Arts & Entertainment
Poet Nan Seymour reflects on the Great Salt Lake

Western mountains reflection at Great Salt Lake near Stansbury Island. Photo: TownLift // Kevin Cody
PARK CITY, Utah — Nan Seymour is a Great Salt Lake celebrant, creator of River Writing and award-winning poet. She has been working to protect the Great Salt Lake for years. On July 12 at 6 p.m. she joins Parkite Rebecca Brenner for an evening of poetry, conversation, and community connection. Kimball Art Center in Park City is hosting this event as part of their current exhibit.
Nan Seymour keeps encouraging people to help the Great Salt Lake
“My writing and organizing is still centered on replenishing our sacred lake,” says Nan Seymour. “Most of the poems I will read Saturday are part of a collection entitled ‘come, said the lake’, poems written during my last five years of keeping vigil for Great Salt Lake.”
As the poet-in-residence on Antelope Island, Nan led day-and-night vigils on behalf of the imperiled Great Salt Lake throughout the 2022 and 2023 Utah State legislative sessions. She received a Mayor’s Artist Award from Salt Lake City Mayor Erin Mendenhall in the summer of 2023.
“There is not yet a saline sea which has been saved. Even Mono Lake, supported by an exemplary movement, is stabilized but not yet restored. We must look to those who have freed rivers—broken-hearted, ordinary folks who keep showing up. Recently, for the first time in over a century, chinook and coho salmon have returned to the Klamath River which was restored under Yurok tribal leadership,” writes Seymour. She encourages everyone to participate in When Waves Return.
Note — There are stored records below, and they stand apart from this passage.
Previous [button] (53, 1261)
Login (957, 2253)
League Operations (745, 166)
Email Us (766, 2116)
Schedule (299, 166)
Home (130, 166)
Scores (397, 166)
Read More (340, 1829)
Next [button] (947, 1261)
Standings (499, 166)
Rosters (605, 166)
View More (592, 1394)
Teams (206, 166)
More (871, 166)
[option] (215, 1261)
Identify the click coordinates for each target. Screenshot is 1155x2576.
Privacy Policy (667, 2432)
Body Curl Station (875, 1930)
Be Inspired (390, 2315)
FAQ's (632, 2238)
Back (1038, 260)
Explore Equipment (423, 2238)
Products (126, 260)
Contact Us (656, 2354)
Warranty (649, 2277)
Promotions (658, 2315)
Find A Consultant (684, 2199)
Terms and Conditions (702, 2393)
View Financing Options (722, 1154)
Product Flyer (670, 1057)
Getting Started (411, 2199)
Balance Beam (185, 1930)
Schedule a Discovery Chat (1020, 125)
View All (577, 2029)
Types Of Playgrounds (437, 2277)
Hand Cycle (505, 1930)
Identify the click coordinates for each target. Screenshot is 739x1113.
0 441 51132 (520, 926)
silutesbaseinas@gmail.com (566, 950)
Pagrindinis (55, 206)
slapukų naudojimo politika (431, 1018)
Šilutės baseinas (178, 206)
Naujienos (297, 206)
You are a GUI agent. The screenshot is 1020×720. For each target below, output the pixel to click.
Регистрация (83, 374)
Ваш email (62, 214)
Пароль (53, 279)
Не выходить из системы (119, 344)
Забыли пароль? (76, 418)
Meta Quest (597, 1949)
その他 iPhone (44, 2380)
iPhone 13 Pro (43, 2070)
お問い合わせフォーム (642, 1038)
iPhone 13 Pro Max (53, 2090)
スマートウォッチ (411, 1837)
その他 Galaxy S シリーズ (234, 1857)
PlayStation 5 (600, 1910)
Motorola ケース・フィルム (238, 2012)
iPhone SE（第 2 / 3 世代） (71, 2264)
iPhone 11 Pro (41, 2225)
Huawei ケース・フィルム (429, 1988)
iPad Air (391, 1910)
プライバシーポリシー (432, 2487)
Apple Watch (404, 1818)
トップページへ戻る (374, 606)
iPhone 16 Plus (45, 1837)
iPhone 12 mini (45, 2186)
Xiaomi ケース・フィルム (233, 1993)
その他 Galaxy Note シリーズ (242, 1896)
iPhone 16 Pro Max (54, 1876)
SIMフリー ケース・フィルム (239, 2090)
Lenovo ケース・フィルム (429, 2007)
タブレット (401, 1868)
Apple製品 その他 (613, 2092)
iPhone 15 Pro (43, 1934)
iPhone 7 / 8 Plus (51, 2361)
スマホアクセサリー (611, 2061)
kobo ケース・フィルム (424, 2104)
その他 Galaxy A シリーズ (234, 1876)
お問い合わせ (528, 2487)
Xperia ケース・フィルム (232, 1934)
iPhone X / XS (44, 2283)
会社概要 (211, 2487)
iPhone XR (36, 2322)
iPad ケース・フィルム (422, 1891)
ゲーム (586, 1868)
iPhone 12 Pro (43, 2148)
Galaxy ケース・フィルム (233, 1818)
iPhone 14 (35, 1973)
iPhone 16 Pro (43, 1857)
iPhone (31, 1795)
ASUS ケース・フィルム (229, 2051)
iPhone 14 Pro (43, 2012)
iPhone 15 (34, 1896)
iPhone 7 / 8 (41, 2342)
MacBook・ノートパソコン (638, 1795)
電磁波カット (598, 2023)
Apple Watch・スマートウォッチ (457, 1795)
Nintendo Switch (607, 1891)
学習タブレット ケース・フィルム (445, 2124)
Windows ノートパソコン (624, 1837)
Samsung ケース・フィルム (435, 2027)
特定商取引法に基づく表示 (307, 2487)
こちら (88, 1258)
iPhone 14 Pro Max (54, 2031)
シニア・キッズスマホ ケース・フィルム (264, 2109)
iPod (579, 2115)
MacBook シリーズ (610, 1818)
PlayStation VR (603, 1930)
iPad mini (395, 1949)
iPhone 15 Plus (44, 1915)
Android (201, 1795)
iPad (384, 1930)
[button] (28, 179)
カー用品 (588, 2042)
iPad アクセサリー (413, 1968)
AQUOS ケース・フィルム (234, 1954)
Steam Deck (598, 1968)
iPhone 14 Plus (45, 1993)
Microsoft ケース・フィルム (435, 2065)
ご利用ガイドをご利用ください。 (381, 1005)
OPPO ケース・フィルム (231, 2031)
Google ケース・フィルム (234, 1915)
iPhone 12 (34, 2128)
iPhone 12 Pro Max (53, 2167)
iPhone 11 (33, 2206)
Discover writing as a tool to deep dive into reality and feelings
“My highest hope is that participants will leave feeling more in love with beyond human life, more deeply connected to the sentient, singing world,” says Nan Seymour.
She lives and works on the ancestral and unceded lands of the Ute, Goshute, Paiute, and Shoshone Peoples. In 2015 Seymour created the River Writing workshops. Seymour and Brenner will discuss how their creative work connects them to the living world, their ancestors, and current movements. There will be time for questions and space for audience reflections.
Nan Seymour’s newly published irreplaceable: a collective praise poem for Great Salt Lake is a community prayer for the replenishment of an ecosystem on a precipice.